→ **Data records**:
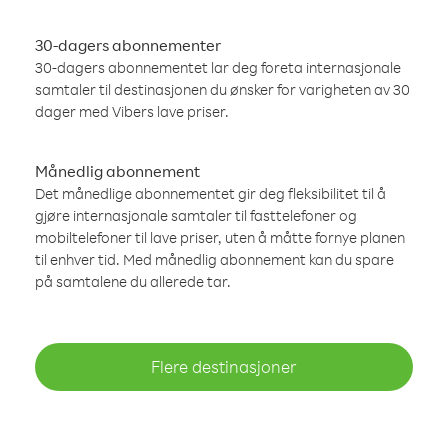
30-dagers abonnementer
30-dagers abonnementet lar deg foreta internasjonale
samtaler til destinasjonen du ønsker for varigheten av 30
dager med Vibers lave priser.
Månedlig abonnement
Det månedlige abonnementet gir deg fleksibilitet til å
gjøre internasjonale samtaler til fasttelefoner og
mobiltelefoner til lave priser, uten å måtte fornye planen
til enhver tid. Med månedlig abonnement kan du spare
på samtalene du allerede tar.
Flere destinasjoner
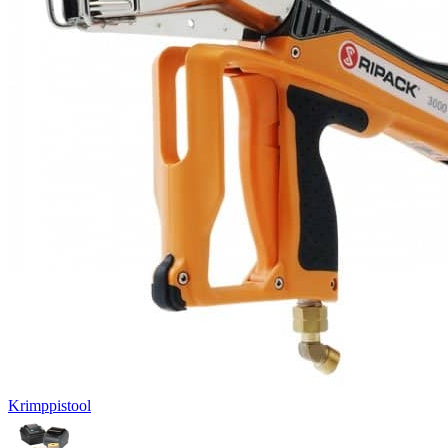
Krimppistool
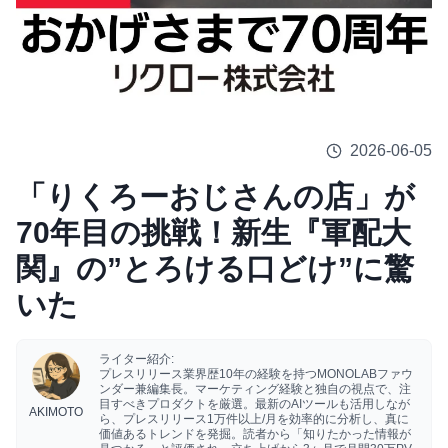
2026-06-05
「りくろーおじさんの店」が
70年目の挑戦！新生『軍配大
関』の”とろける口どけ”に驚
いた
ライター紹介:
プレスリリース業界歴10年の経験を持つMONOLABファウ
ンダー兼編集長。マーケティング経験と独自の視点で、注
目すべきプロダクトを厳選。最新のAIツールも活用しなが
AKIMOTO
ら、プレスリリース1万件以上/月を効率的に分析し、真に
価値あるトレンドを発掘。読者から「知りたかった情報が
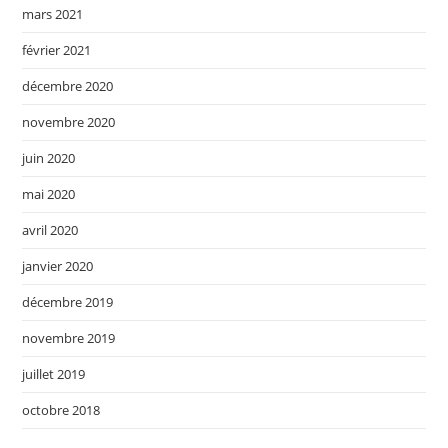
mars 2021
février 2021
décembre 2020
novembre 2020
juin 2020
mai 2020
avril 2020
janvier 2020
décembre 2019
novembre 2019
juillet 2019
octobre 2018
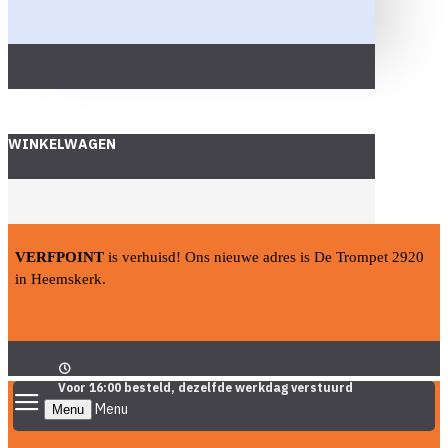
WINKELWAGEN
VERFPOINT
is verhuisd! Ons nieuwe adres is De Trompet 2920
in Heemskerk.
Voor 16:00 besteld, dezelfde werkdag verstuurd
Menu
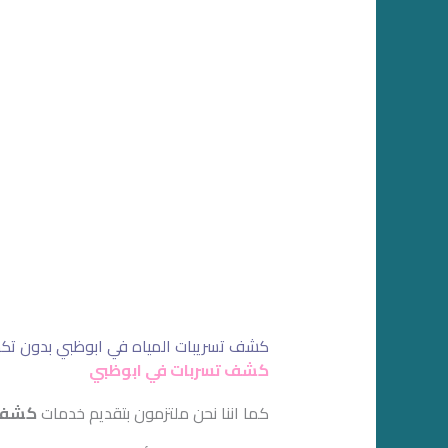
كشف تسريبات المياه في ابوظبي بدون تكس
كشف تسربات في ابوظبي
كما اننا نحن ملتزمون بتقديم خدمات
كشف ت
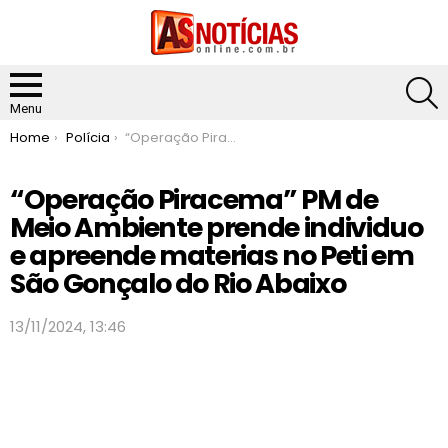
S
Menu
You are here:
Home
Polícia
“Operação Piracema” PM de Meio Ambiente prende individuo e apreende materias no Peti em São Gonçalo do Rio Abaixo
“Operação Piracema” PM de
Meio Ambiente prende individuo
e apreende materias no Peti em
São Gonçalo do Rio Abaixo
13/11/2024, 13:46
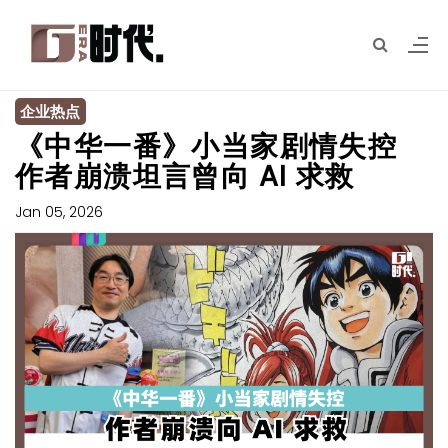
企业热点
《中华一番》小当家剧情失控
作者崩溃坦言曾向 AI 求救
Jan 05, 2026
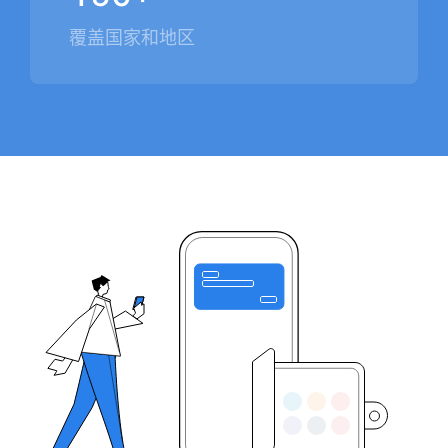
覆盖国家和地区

...

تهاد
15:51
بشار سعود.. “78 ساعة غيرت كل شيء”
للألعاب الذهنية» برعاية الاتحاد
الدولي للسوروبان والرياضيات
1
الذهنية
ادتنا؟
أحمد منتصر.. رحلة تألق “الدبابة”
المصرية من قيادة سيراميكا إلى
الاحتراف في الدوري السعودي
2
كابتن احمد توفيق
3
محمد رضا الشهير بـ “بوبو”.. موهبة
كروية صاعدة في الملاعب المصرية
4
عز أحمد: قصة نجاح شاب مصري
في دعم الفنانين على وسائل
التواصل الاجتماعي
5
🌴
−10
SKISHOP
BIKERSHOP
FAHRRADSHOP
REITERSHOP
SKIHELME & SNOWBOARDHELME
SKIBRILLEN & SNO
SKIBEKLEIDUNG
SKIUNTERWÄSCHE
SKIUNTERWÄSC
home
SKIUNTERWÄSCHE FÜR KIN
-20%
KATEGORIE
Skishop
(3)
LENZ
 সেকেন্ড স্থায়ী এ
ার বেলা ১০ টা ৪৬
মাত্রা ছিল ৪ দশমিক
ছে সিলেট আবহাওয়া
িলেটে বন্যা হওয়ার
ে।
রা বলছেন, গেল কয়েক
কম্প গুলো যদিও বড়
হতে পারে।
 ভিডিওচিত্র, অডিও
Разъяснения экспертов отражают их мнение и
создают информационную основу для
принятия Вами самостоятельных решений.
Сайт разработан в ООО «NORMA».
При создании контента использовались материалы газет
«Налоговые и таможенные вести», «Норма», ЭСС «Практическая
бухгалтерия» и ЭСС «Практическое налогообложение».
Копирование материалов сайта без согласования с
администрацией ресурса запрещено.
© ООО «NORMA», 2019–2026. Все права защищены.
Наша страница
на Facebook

→ **Activity**: Of all the entries above, retype exactly the lines from the line with "Разъяснения экспертов отражают их мнение и" to the line with "на Facebook", both included, and no others.

→ **Solution to this exercise**:
Разъяснения экспертов отражают их мнение и
создают информационную основу для
принятия Вами самостоятельных решений.
Сайт разработан в ООО «NORMA».
При создании контента использовались материалы газет
«Налоговые и таможенные вести», «Норма», ЭСС «Практическая
бухгалтерия» и ЭСС «Практическое налогообложение».
Копирование материалов сайта без согласования с
администрацией ресурса запрещено.
© ООО «NORMA», 2019–2026. Все права защищены.
Наша страница
на Facebook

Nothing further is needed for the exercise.